Le Professeur Ngub’Usim Mpey-Nka, d’heureuse mémoire, après avoir remarqué la fréquence étonnante du nombre 9 dans les pratiques Bayansi et la vénération qui lui est vouée, avait conclu que contrairement à ce que l’on pouvait penser, les ancêtres Bayansi étaient des érudits. Ils rivalisaient avec ceux du monde occidental largement connus. En effet, soutenait-il, dans la tradition Bayansi, le nombre 9 est étonnamment répandu. Il se retrouve dans l’organisation socio-politique, dans les cérémonies protocolaires et rituelles, dans la psychothérapie, dans la phytothérapie ou encore dans la résolution des conflits, etc. (Ngumb’Usim Mpey-Nka, 2015, p. 111).
D’autres chercheurs confirment cette même découverte. C’est le cas de Pierre Swartenbroeckx. 9, déclare celui-ci, est un nombre sacré chez les Bayansi. Son usage relève du domaine du sacré comme dans le cas de la célébration de la naissance des jumeaux. La mère des jumeaux, Ngwabwel, garde une réclusion de 9 semaines, mpyuk, soit 9 fois 4 jours, c’est-à-dire 36 jours ou 3+6 = 9. 9, Wa, dans la tradition Bayansi a le sens d’innombrable, de beaucoup. Et c’est bien ce que représente les jumeaux qui viennent multiplier d’un coup le nombre des membres du clan. C’est pour cela qu’ils sont une bénédiction et sont sacrés (Pierre Swartenbroeckx, 1948, p. 724). Jean Makaya abonde, lui aussi, dans le même sens. Pour exhausser une personne, sa puissance, sa perfection, signifie-t-il, la tradition Bayansi emploie le nombre 9. Minawa signifie 9 clans, 9 peuples, étant entendu que tout village Bayansi est censé être composé de 9 clans représentés par 9 totems, quand bien même il en compterait moins ; 9 étant une valeur absolue, sacrée (Jean Makaya, 2015, p. 200).
Le champ d’applications du nombre 9 est très vaste. Il va de la naissance à la mort. Un enfant du clan cheffale qui nait avec 9 scarifications ou tâches de léopard est sacré bébé-roi, futur régnant. Il aura un traitement particulier. De même, si un enfant est reconnu coupable d’une faute grave envers son oncle ou bien envers son père, en signe de demande de pardon, il doit passer 9 fois entre les jambes de la personne offensée qui applique 9 fois de la salive sur son front.

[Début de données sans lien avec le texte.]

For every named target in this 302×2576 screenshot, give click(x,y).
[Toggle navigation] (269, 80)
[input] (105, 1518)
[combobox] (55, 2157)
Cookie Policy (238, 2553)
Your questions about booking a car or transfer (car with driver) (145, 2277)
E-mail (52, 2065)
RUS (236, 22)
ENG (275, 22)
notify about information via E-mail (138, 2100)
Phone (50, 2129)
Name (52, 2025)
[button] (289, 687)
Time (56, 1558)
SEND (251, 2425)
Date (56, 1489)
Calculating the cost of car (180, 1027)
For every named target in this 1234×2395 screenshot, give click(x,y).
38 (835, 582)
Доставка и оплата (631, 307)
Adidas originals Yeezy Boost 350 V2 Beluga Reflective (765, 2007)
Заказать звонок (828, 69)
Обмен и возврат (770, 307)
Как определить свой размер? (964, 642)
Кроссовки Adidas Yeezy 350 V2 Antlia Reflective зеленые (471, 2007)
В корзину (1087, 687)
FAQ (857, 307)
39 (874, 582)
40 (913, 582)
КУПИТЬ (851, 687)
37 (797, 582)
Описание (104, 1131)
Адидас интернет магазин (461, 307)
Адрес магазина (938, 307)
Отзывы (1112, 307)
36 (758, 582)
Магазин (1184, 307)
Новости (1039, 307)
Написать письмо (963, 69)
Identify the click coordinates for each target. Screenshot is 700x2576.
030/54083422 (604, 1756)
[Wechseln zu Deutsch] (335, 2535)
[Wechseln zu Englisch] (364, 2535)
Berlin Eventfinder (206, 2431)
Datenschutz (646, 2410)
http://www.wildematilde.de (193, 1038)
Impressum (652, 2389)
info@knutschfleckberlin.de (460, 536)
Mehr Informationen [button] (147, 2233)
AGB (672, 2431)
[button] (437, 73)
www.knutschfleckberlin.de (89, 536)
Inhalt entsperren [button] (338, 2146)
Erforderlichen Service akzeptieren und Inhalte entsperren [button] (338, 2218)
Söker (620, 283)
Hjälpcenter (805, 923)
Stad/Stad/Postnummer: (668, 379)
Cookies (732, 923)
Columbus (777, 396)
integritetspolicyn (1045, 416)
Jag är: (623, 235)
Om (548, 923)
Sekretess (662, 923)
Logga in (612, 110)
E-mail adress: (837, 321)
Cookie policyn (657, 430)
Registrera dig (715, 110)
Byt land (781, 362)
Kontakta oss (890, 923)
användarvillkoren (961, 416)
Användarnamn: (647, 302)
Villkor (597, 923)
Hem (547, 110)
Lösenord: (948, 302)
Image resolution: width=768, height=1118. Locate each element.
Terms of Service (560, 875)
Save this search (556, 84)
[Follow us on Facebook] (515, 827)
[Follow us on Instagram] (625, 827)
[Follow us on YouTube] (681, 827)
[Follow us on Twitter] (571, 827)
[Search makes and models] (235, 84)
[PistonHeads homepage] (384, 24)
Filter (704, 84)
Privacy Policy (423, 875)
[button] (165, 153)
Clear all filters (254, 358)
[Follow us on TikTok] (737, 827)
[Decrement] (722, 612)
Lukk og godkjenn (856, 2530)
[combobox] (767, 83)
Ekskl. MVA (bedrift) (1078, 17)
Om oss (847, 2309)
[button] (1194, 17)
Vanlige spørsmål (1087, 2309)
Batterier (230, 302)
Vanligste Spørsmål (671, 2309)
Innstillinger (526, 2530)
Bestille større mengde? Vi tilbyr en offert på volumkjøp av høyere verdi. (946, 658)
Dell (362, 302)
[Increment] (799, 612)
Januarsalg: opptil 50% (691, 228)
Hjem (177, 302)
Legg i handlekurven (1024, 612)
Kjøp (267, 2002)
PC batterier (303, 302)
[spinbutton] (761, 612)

Dans le même sens, l’offrande faite aux jumeaux doit être en nombre 9.
On parle de kwim’a ké-wa, soit dix fois nonante. Ké-wa c’est la nonantaine, soit le chiffre symbolique pour indiquer un montant d’argent important. Car dans la tradition Bayansi Wa, 9, a le sens d’innombrable, encore multiplié ici par dix.
Ké-wa sert de mesure dans de sanctions lors des jugements. C’est même l’amende ordinaire qui clôt une affaire mineure.
Ainsi, lorsqu’une femme n’arrive pas à concevoir facilement et que les deux conjoints sont reconnus coupables, ils sont tenus de payer des amendes tous les deux. L’épouse (c’est-à-dire son clan) paie 9 ibway (paquets de poissons fumés) au clan du mari ; tandis-que celui-ci s’acquitte d’un ké-wa au clan de la femme. Parfois la scène de réparation est mimée par deux enfants de 9 ans, un garçon et une fille. Ils doivent avoir chacun-e 9 noix palmistes sèches à lancer sur toutes les femmes présentes en criant 9 fois.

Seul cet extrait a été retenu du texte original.